Jeunes filles en uniforme

Troubles en eau profonde.

Une pièce de théâtre d’une certaine Christa Winsloe, hongroise, lesbienne, assassinée pour espionnage d’une façon assez trouble et mystérieuse par des résistants en 1944 a donné lieu à trois adaptations au cinéma, sans doute parce que le climat étouffant et équivoque d’un pensionnat rigide de jeunes filles dans la Prusse militariste de 1910 excitait des tas de fantasmes. Première version en 1931 de Leontine Sagan, avec des actrices inconnues (Hertha ThieleDorothea WieckEmilia Unda). Dernière version en date, de Katherine Brooks, sous le titre de Loving Annabelle qui est une sorte (d’après ce que j’ai lu) de pamphlet homosexualiste où les ambiguïtés et les non-dits des premiers films sont explicitement montrés.

Et la deuxième version, celle que je viens de voir, de 1958, filmée par Geza von Radványi avec Romy Schneider et Liselotte Pulver.
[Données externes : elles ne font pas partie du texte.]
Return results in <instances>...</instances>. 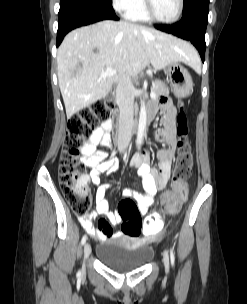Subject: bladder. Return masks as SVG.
Returning a JSON list of instances; mask_svg holds the SVG:
<instances>
[{
	"label": "bladder",
	"instance_id": "31cf9c89",
	"mask_svg": "<svg viewBox=\"0 0 247 304\" xmlns=\"http://www.w3.org/2000/svg\"><path fill=\"white\" fill-rule=\"evenodd\" d=\"M96 256L110 270L127 273L146 266L154 256V249L129 238L108 239L98 245Z\"/></svg>",
	"mask_w": 247,
	"mask_h": 304
}]
</instances>
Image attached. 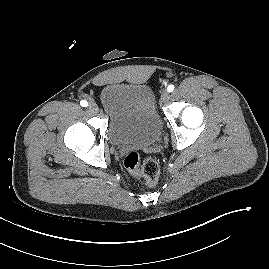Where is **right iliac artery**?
Masks as SVG:
<instances>
[{
	"instance_id": "obj_1",
	"label": "right iliac artery",
	"mask_w": 269,
	"mask_h": 269,
	"mask_svg": "<svg viewBox=\"0 0 269 269\" xmlns=\"http://www.w3.org/2000/svg\"><path fill=\"white\" fill-rule=\"evenodd\" d=\"M80 105L82 107H87L88 106V102L86 100H82V101H80Z\"/></svg>"
}]
</instances>
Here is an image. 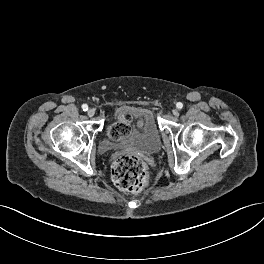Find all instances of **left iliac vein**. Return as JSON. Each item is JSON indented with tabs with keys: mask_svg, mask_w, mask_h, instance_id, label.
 <instances>
[{
	"mask_svg": "<svg viewBox=\"0 0 264 264\" xmlns=\"http://www.w3.org/2000/svg\"><path fill=\"white\" fill-rule=\"evenodd\" d=\"M172 113H173L174 116H178L179 115V111L177 109H174L172 111Z\"/></svg>",
	"mask_w": 264,
	"mask_h": 264,
	"instance_id": "4c4485c4",
	"label": "left iliac vein"
}]
</instances>
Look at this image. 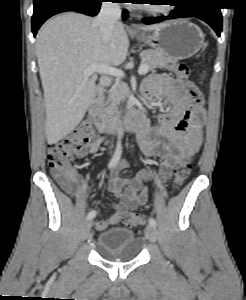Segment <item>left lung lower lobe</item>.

Une sorte de mélodrame à la fois niais et dramatique où des jeunes filles de bonne famille sont sévèrement élevées, à la prussienne, afin de fournir le maximum de futurs jeunes guerriers sobres, austères et combattifs à la nation allemande. Comme le dit la directrice de l’institution à une de ses collaboratrices qui lui indique que les élèves se plaignent de la minceur de repas : Ce sont les estomacs creux qui ont fait notre grandeur.

Arrive dans la pension, que la main de fer de la directrice (Therese Giehse) régente, avec l’assistance d’une reptilienne mauvaise Mlle von Racket (Blandine Ebinger), une jeune orpheline timide et gracieuse, Manuela von Meinhardis (Romy Schneider). Bien accueillie par ses condisciples, elle est d’emblée fascinée, comme toutes les autres élèves, par la personnalité d’Élisabeth von Bernburg (Liselotte Pulver), professeur bienveillant et attentif qui, tout en faisant respecter la discipline stricte du pensionnat, sait en atténuer les rigueurs avec intelligence.

Toutes les jeunes filles sont fascinées par elle et elle tente de dispenser à toutes, dans une belle égalité, son attention et sa droiture. Elle paraît n’avoir pas particulièrement de favorites, même si certaines élèves nourrissent pour elle des sentiments exaltés. Disons que la faiblesse, la timidité, le charme, la beauté de Manuela vont davantage la toucher.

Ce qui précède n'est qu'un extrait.